London Theater in 1728
When Gay sought a venue for The Beggar’s Opera, there were two “patent theatres”—the Theatre Royal at Drury Lane and Lincoln’s Inn Fields, the latter moving to Covent Garden in 1731. The name refers to the patents bestowed by Charles II upon the Restoration of his reign in 1660 and, with it, the re-opening of the houses closed by the anti-theatrical Puritans who ruled from 1649-1660. They were thus the only theatres licensed to perform more serious drama. Though there were other venues allowed to stage pantomime, comedy, and melodrama, such as Goodman’s Fields and The Little Theatre, Haymarket, they staged fewer productions, were less prestigious, and were less likely to benefit an author financially.
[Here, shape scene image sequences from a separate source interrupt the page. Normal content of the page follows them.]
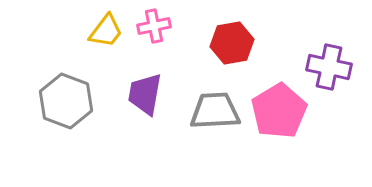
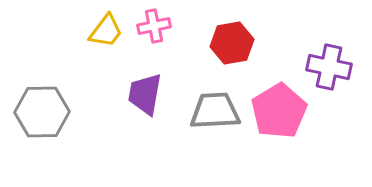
gray hexagon: moved 24 px left, 11 px down; rotated 22 degrees counterclockwise
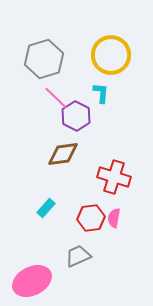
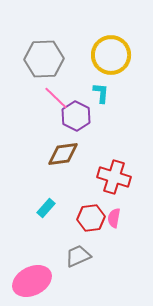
gray hexagon: rotated 15 degrees clockwise
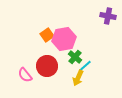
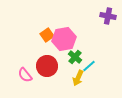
cyan line: moved 4 px right
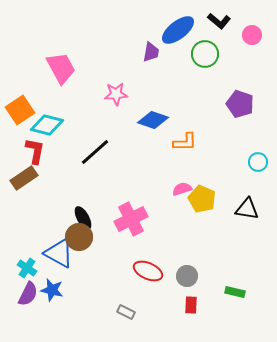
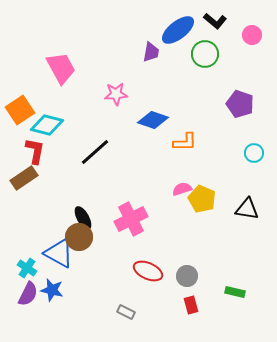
black L-shape: moved 4 px left
cyan circle: moved 4 px left, 9 px up
red rectangle: rotated 18 degrees counterclockwise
Patent for Theatre Royal Drury Lane. Issued in 1662 by Charles II to Thomas Killigrew. LW Theatre Groups Limited. © Victoria and Albert Museum, London.
All plays supposedly had to be submitted to the Master of the Revels for approval, but the state’s power over the stage was looser than it had been prior to the Cvil War. The government’s sense that things needed to be tightened up led to the Licensing Act of 1737, which required all plays to be submitted directly to the Lord Chamberlain, who took an active role in reviewing manuscripts and refusing to permit them to be staged if something objectionable were found. However, the somewhat looser regime prior to 1737 did not stop Polly, the sequel to The Beggar’s Opera, from being banned. Playwrights still had to worry about offending authorities.
Gay first tried to interest Drury Lane in The Beggar’s Opera, which, as Calhoun Winton says in John Gay and the London Theatre (Kentucky UP, 1993), “produced his earlier plays and whose actors and actresses he consequently knew well” (91). The managers at Drury Lane rejected the play; as Winton also notes, the reasons are hard to establish in the welter of accounts that emerged after the success of The Beggar’s Opera, which were “beclouded with theatre gossip [and] partisan comment” (91). Whatever the reason for the rejection, Gay then approached John Rich, the manager of Lincoln’s Inn Fields, and he accepted it. Why Rich took a risk on this daring, experimental play is unclear. The productions at Lincoln’s Inn Fields had not been doing well, and Rich may have been encouraged by the support offered by the Duke and Duchess of Queensberry, who would be faithful friends of Gay till the end of his life.
William Hogarth, The Beggar’s Opera (1729), Yale Center for British Art
Rich cast a relatively new actress, Lavinia Fenton, as Polly Peachum. James Quin, the leading actor, refused the role of Macheath, and so it was assigned to Thomas Walker. The play opened on January 29, 1728. The reports of the first performance suggests that the audience was unsure what to make of this unprecedented mixture of high and low at the start but they warmed to it soon enough, applauding it by the second act. Although no images of the interior of the theater survive, we can get some sense of it from the famous painting by William Hogarth.
And so The Beggar’s Opera was launched. By February 14th, an edition [link to title page of 1st ed. in Stage/Page] had been published by John Watts. A little over a week later, the Royal Family attended a performance. The wrangle over the political implications of the play commenced, as did the tide of ballads to Polly Peachum and other paratexts and objects The Beggar’s Opera inspired.